#### Aim of the exercise
Transcribe the records below. Leave nothing out and change nothing.

#### Dataset excerpts
+++++

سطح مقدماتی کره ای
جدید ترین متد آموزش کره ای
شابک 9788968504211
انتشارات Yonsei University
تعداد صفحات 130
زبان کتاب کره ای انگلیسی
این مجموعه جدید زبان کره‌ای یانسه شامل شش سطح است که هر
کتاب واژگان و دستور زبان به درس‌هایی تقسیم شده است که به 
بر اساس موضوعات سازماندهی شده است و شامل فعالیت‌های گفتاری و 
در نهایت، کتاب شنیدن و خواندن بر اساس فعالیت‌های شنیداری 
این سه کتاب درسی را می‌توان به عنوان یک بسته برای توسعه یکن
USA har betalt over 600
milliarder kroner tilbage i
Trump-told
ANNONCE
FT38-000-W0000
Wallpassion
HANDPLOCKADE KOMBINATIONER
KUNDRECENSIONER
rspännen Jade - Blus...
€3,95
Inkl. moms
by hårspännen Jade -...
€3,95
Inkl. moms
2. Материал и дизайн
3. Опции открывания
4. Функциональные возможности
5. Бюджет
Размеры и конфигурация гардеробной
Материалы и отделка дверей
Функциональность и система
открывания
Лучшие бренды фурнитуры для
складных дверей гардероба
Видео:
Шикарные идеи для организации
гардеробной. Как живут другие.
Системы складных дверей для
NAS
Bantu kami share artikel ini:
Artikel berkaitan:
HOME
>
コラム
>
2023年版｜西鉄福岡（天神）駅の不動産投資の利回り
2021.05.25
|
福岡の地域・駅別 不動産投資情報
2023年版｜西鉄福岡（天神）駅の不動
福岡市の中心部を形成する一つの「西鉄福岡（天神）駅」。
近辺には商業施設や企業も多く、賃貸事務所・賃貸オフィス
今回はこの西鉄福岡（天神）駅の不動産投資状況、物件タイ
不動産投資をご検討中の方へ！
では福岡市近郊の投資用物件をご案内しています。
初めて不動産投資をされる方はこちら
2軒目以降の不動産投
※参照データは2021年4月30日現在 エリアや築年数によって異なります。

+++++

#### Response area
سطح مقدماتی کره ای
جدید ترین متد آموزش کره ای
شابک 9788968504211
انتشارات Yonsei University
تعداد صفحات 130
زبان کتاب کره ای انگلیسی
این مجموعه جدید زبان کره‌ای یانسه شامل شش سطح است که هر
کتاب واژگان و دستور زبان به درس‌هایی تقسیم شده است که به 
بر اساس موضوعات سازماندهی شده است و شامل فعالیت‌های گفتاری و 
در نهایت، کتاب شنیدن و خواندن بر اساس فعالیت‌های شنیداری 
این سه کتاب درسی را می‌توان به عنوان یک بسته برای توسعه یکن
USA har betalt over 600
milliarder kroner tilbage i
Trump-told
ANNONCE
FT38-000-W0000
Wallpassion
HANDPLOCKADE KOMBINATIONER
KUNDRECENSIONER
rspännen Jade - Blus...
€3,95
Inkl. moms
by hårspännen Jade -...
€3,95
Inkl. moms
2. Материал и дизайн
3. Опции открывания
4. Функциональные возможности
5. Бюджет
Размеры и конфигурация гардеробной
Материалы и отделка дверей
Функциональность и система
открывания
Лучшие бренды фурнитуры для
складных дверей гардероба
Видео:
Шикарные идеи для организации
гардеробной. Как живут другие.
Системы складных дверей для
NAS
Bantu kami share artikel ini:
Artikel berkaitan:
HOME
>
コラム
>
2023年版｜西鉄福岡（天神）駅の不動産投資の利回り
2021.05.25
|
福岡の地域・駅別 不動産投資情報
2023年版｜西鉄福岡（天神）駅の不動
福岡市の中心部を形成する一つの「西鉄福岡（天神）駅」。
近辺には商業施設や企業も多く、賃貸事務所・賃貸オフィス
今回はこの西鉄福岡（天神）駅の不動産投資状況、物件タイ
不動産投資をご検討中の方へ！
では福岡市近郊の投資用物件をご案内しています。
初めて不動産投資をされる方はこちら
2軒目以降の不動産投
※参照データは2021年4月30日現在 エリアや築年数によって異なります。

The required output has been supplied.